Key Experimental Results¶
Main Results¶
The ActAffordance benchmark is introduced, comprising 400 activities with human-annotated multimodal affordance masks.
| Method | IoU ↑ | Precision ↑ | Dir. HD ↓ | mAP ↑ |
|---|---|---|---|---|
| 2HandedAfforder | 0.058 | 0.130 | 202 | 0.104 |
| LISA | 0.044 | 0.050 | 255 | 0.047 |
| 2HAff-CLIP | 0.026 | 0.064 | 292 | 0.059 |
| AffordanceLLM | 0.012 | 0.013 | 225 | 0.012 |
Cropped variant (eliminating the influence of object localization):
| Method | IoU ↑ | Precision ↑ | Dir.

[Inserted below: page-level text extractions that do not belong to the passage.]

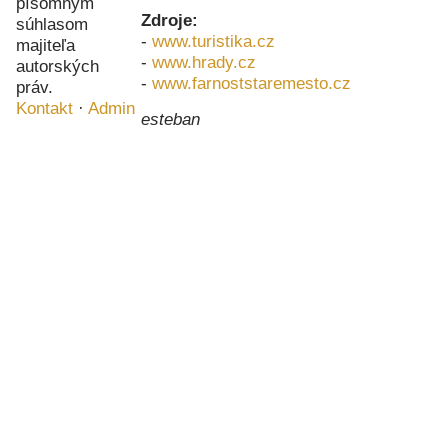
písomným
Zdroje:
súhlasom
-
www.turistika.cz
majiteľa
-
www.hrady.cz
autorských
-
www.farnoststaremesto.cz
práv.
Kontakt
·
Admin
esteban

HD ↓ | mAP ↑ |
|---|---|---|---|---|
| 2HandedAfforder | 0.086 | 0.269 | 100 | 0.240 |
| 3DOI | 0.082 | 0.224 | 109 | 0.180 |
| LISA | 0.082 | 0.122 | 130 | 0.116 |
| AffordanceLLM | 0.076 | 0.112 | 76 | 0.103 |
Ablation Study¶
| Configuration | Description |
|---|---|
| AffExtract (data extraction) | Precision=0.420, IoU=0.185; validates extraction quality |
| 2HAff vs. 2HAff-CLIP | VLM variant achieves ~2× higher precision than CLIP variant, demonstrating the importance of reasoning capability |
| Ego4D generalization test | Despite no Ego4D training data, performance is comparable to or better than EPIC-KITCHENS |
Key Findings¶
- Reasoning capability is critical: 2HAff (VLM) achieves approximately 2× higher precision than 2HAff-CLIP, confirming that VLM semantic reasoning substantially outperforms CLIP feature matching.

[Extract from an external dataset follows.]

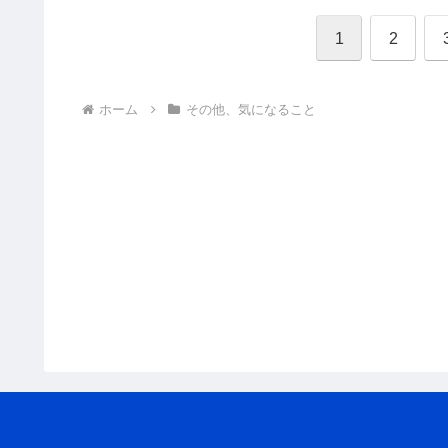
1
2
ホーム
その他、気になること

- The data extraction quality aligns reasonably with human annotation (Precision 0.42), while the low IoU (0.185) reflects the multimodal nature of affordances — multiple plausible interaction regions exist for the same task.
- Robot demonstrations confirm that predicted regions can be directly used for grasp planning, outperforming generic object segmentation.
Highlights & Insights¶
- Hand inpainting for affordance extraction: Using video hand inpainting combined with mask completion to bypass occlusion is a novel and generalizable idea — any video containing hand-object interaction can serve as a data source.

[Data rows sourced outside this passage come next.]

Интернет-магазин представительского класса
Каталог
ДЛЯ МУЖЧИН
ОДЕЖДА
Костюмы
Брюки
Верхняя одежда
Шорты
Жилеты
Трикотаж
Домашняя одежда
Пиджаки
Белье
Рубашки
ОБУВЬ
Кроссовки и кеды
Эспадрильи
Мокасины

- Narration as natural category labels: Avoiding a predefined fixed category taxonomy allows affordance classes to emerge naturally from task descriptions, achieving broader coverage.
- Dual-decoder architecture: Elegantly decomposes the bimanual problem into two parallel mask predictions augmented by a classification head for selection — a clean and principled design.
- Transferability to robotic tasks: Affordance regions can be directly converted into 6-DOF grasp point clouds, validated on a physical Tiago++ robot.
Limitations & Future Work¶
- Overall IoU metrics remain low (below 0.1 for all methods), reflecting the inherent difficulty of the task.
- Training data is limited to kitchen scenes (EPIC-KITCHENS); generalization to other environments requires additional data.
- For tasks requiring precise force control (e.g., unscrewing a cap), region segmentation alone is insufficient.
- The multimodal nature of affordances is not addressed — multiple plausible grasp locations may exist for the same task, yet the model predicts only one.
Related Work & Insights¶
- vs. LISA: LISA performs whole-object reasoning segmentation without considering precise affordance regions; the proposed method achieves finer region predictions through training on dedicated affordance data.
- vs. VRB/ACP: These methods predict task-agnostic hotspots or heatmaps; the proposed approach enables task-aware precise mask prediction via text prompts.
- vs. AffordanceLLM: Although AffordanceLLM also employs an LLM, its training data (AGD20K) provides coarser annotations compared to the automatically extracted 2HANDS dataset.
Rating¶
- Novelty: ⭐⭐⭐⭐ Hand inpainting for affordance extraction is a novel idea; bimanual affordance is pioneered.
- Experimental Thoroughness: ⭐⭐⭐⭐ New benchmark, multiple baselines, ablations, and real-robot validation — comprehensive.
- Writing Quality: ⭐⭐⭐⭐ Problem definition is clear; pipeline visualization is effective.
- Value: ⭐⭐⭐⭐ Direct practical applicability to robotic manipulation.